Asymptotic Equipartition Property

Sources:

  1. EE 376A: Information Theory. Winter 2018. Lecture 4. - Stanford University
  2. EE 376A: Information Theory. Winter 2017. Lecture 4. - Stanford University
  3. Elements of Information Theory

Intro

In information theory, the analog of the law of large numbers(LLN) is the asymptotic equipartition property (AEP).

It is a direct consequence of the weak law of large numbers.

The law of large numbers states that for iid random variables, \(\frac{1}{n} \sum_{i=1}^n X_i\) is close to its expected value \(E(X)\) for large values of \(n\).

The AEP states that \(\frac{1}{n} \log \frac{1}{p\left(X_1, X_2, \ldots, X_n\right)}\) is close to the entropy \(H\), where \(X_1, X_2, \ldots, X_n\) are i.i.d. random variables and \(p\left(X_1, X_2, \ldots, X_n\right)\) is the probability of observing the sequence \(X_1, X_2, \ldots, X_n\).

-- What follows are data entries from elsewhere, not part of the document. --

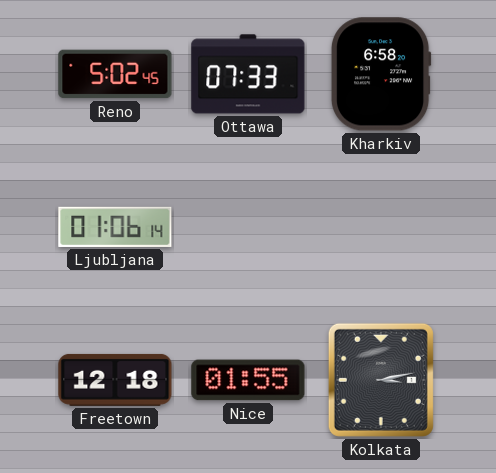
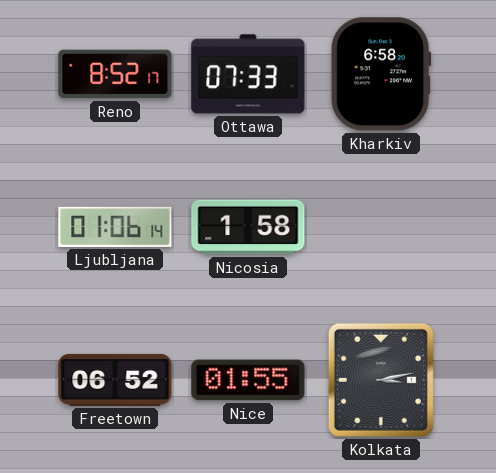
Reno: 5:02 -> 8:52
Nicosia: none -> 1:58
Freetown: 12:18 -> 06:52
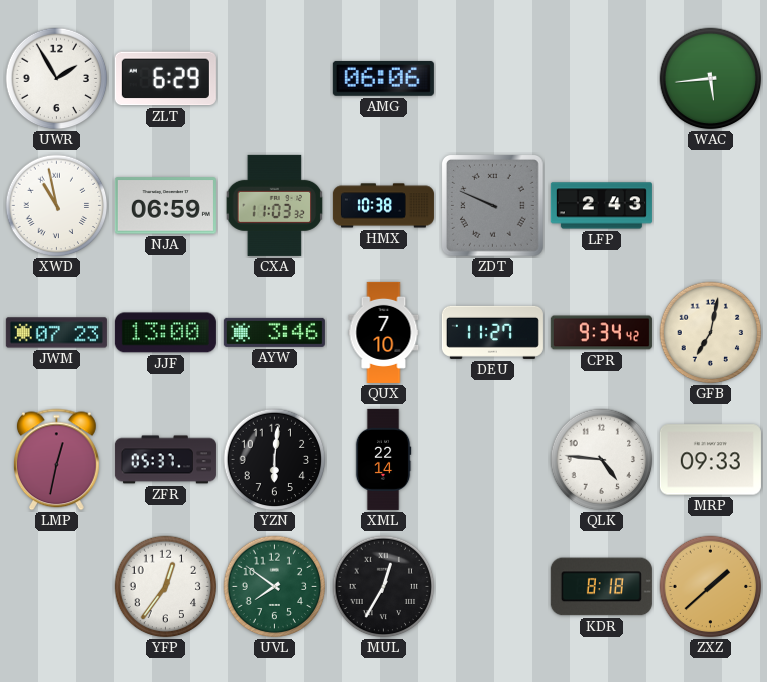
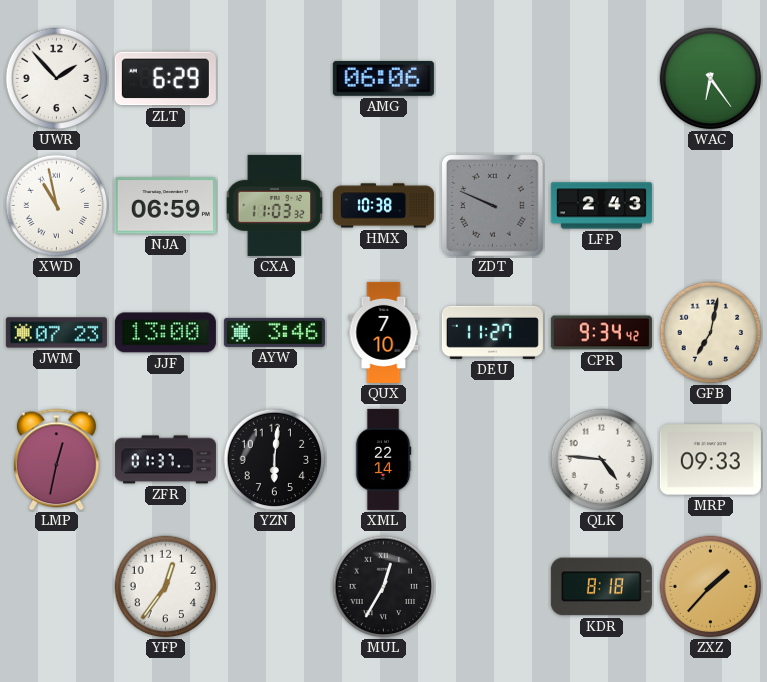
UWR: 1:55 -> 1:53
WAC: 5:44 -> 6:24
ZFR: 05:37 -> 01:37
UVL: 7:51 -> none
ZXZ: 1:38 -> 1:37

Thus, the probability \(p\left(X_1, X_2, \ldots, X_n\right)\) assigned to an observed sequence will be close to \(2^{-n H}\) \[ \begin{aligned} \frac{1}{n} \log \frac{1}{p\left(X_1, X_2, \ldots, X_n\right)} \rightarrow H \\ p\left(X_1, X_2, \ldots, X_n\right) \rightarrow 2^{-nH} \end{aligned} \]

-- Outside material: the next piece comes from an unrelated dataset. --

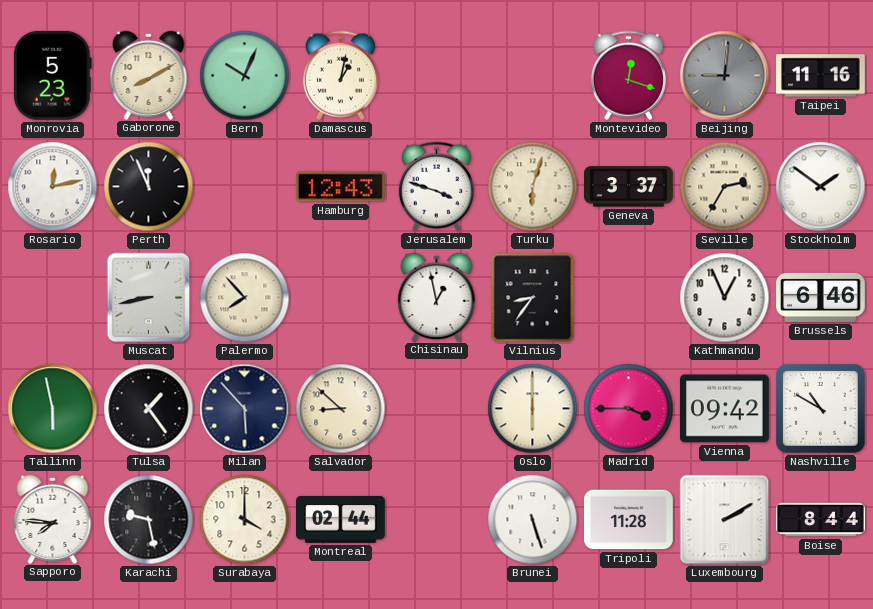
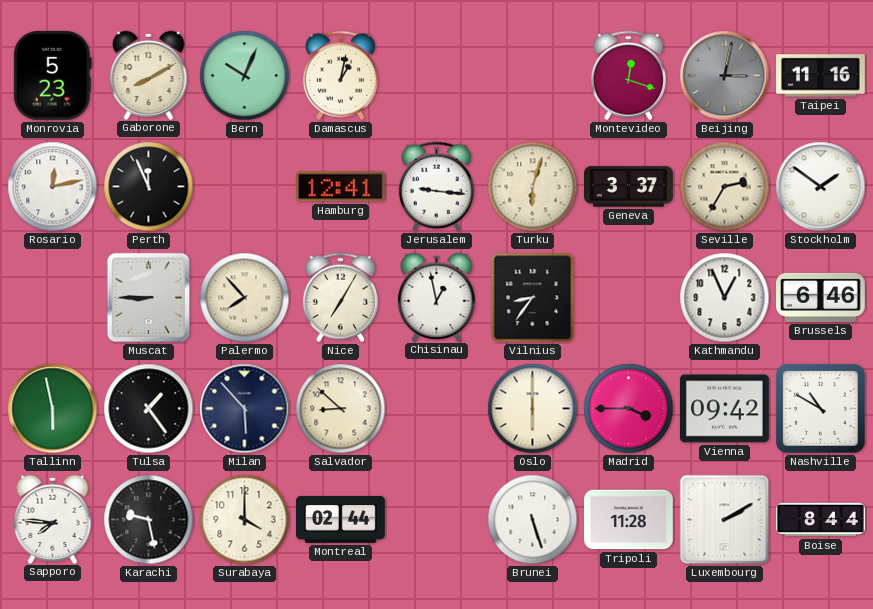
Beijing: 9:01 -> 3:02
Hamburg: 12:43 -> 12:41
Jerusalem: 3:48 -> 9:16
Muscat: 8:43 -> 8:45
Nice: none -> 7:05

This enables us to divide the set of all sequences into two sets, the typical set, where the sample entropy is close to the true entropy, and the nontypical set, which contains the other sequences.

Most of our attention will be on the typical sequences. Any property that is proved for the typical sequences will then be true with high probability and will determine the average behavior of a large sample.

Notation

  1. Memoryless source: \(X_1, X_2, \ldots\) iid \(\sim X\), where \(X\) denotes one PMF of arbitory \(X_i\). Note that "memoryless" is used here because samples are drawn iid and have no dependence on past realizations.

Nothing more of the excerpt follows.